Devise a linear program formulation for the ATM Cash Problem discussed in the class.

2.

Show that the General, Canonical and Standard Formulations of Linear Programs are equivalent.

3.

Show the equivalence of the Canonical Form to a polyhedron formed by the intersection of m halfspaces.

4.

Prove that degenerate basic feasible solutions which are same in non-zero components correspond to the same vertex.

5.

Show: If no adjacent BFS of a BFS B has cost less than that of B then B is optimal.

6.

Supoose b₁ and b₂ are two BFS's which are not adjacent to each other and C1 and C2 are the columns corresponding to the BFS's b₁ and b₂ then there exists another basis in $C1 \cup C2$.

7.

Prove that if e is an edge of a polyhedron and $z \in e$, i.e $z= \alpha *z_1 + (1- \alpha ) * z_2$,then z₁,z₂ belong to e.

8.

Resolve the assumption b>=0 in the derivation of Simplex Method.

9.

Prove that Bland's Rule which is

Use lowest numbered column for basis change and use lowest numbered row for determining $\theta$.
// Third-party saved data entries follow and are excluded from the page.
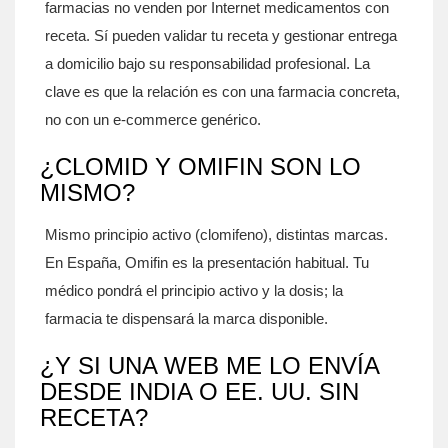
farmacias no venden por Internet medicamentos con
receta. Sí pueden validar tu receta y gestionar entrega
a domicilio bajo su responsabilidad profesional. La
clave es que la relación es con una farmacia concreta,
no con un e-commerce genérico.
¿CLOMID Y OMIFIN SON LO
MISMO?
Mismo principio activo (clomifeno), distintas marcas.
En España, Omifin es la presentación habitual. Tu
médico pondrá el principio activo y la dosis; la
farmacia te dispensará la marca disponible.
¿Y SI UNA WEB ME LO ENVÍA
DESDE INDIA O EE. UU. SIN
RECETA?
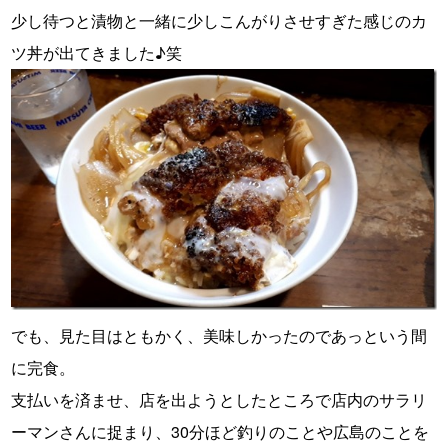
少し待つと漬物と一緒に少しこんがりさせすぎた感じのカ
ツ丼が出てきました♪笑
でも、見た目はともかく、美味しかったのであっという間
に完食。
支払いを済ませ、店を出ようとしたところで店内のサラリ
ーマンさんに捉まり、30分ほど釣りのことや広島のことを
prevents cyclicity in the Simplex Method.

10.

Design Linear Programs which demonstrate the relationship possible between primal & dual from the set of properties of bounded feasiblity, unbounded feasibility and infeasibility.

11.

Analyze the worst case behaviour of the Simplex. This should include the time for pivoting also.